Action item: Every line below should be copied exactly; drop the pictures.
○ ○ ○ ○ ○
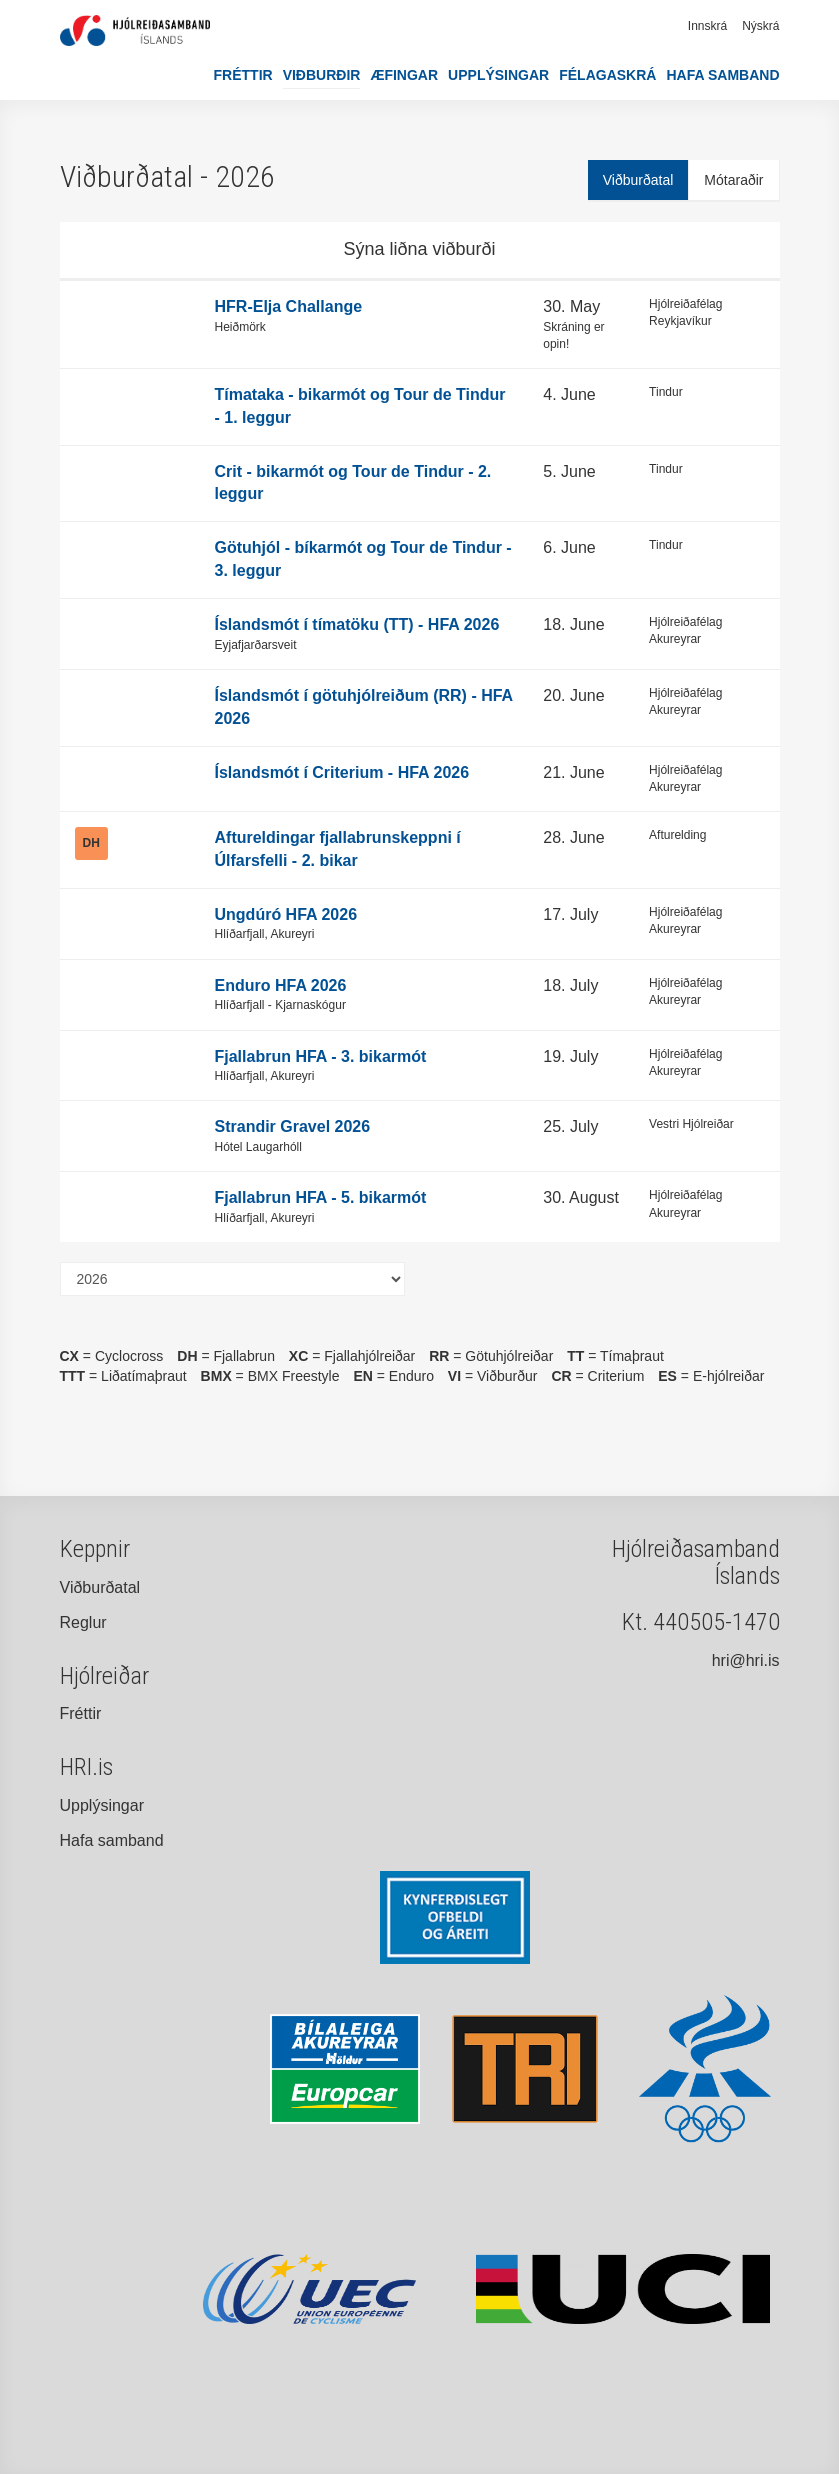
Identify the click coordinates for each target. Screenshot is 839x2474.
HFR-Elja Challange (289, 306)
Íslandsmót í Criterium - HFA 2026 (342, 772)
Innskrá (707, 26)
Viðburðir (322, 75)
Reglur (83, 1622)
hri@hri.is (746, 1660)
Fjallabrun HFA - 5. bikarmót (321, 1197)
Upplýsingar (498, 75)
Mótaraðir (733, 180)
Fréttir (243, 75)
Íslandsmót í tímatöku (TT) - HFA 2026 (357, 624)
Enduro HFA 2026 (281, 985)
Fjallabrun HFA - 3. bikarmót (321, 1056)
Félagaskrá (607, 75)
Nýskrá (760, 26)
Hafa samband (722, 75)
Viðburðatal (638, 180)
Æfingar (404, 75)
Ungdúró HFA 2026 (286, 914)
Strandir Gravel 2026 (293, 1126)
○ ○ ○ ○ ○
Answer to the problem:
Identify the click coordinates for each target. Screenshot is 839x2474.
HFR-Elja Challange (289, 306)
Íslandsmót í Criterium - HFA 2026 (342, 772)
Innskrá (707, 26)
Viðburðir (322, 75)
Reglur (83, 1622)
hri@hri.is (746, 1660)
Fjallabrun HFA - 5. bikarmót (321, 1197)
Upplýsingar (498, 75)
Mótaraðir (733, 180)
Fréttir (243, 75)
Íslandsmót í tímatöku (TT) - HFA 2026 (357, 624)
Enduro HFA 2026 (281, 985)
Fjallabrun HFA - 3. bikarmót (321, 1056)
Félagaskrá (607, 75)
Nýskrá (760, 26)
Hafa samband (722, 75)
Viðburðatal (638, 180)
Æfingar (404, 75)
Ungdúró HFA 2026 (286, 914)
Strandir Gravel 2026 (293, 1126)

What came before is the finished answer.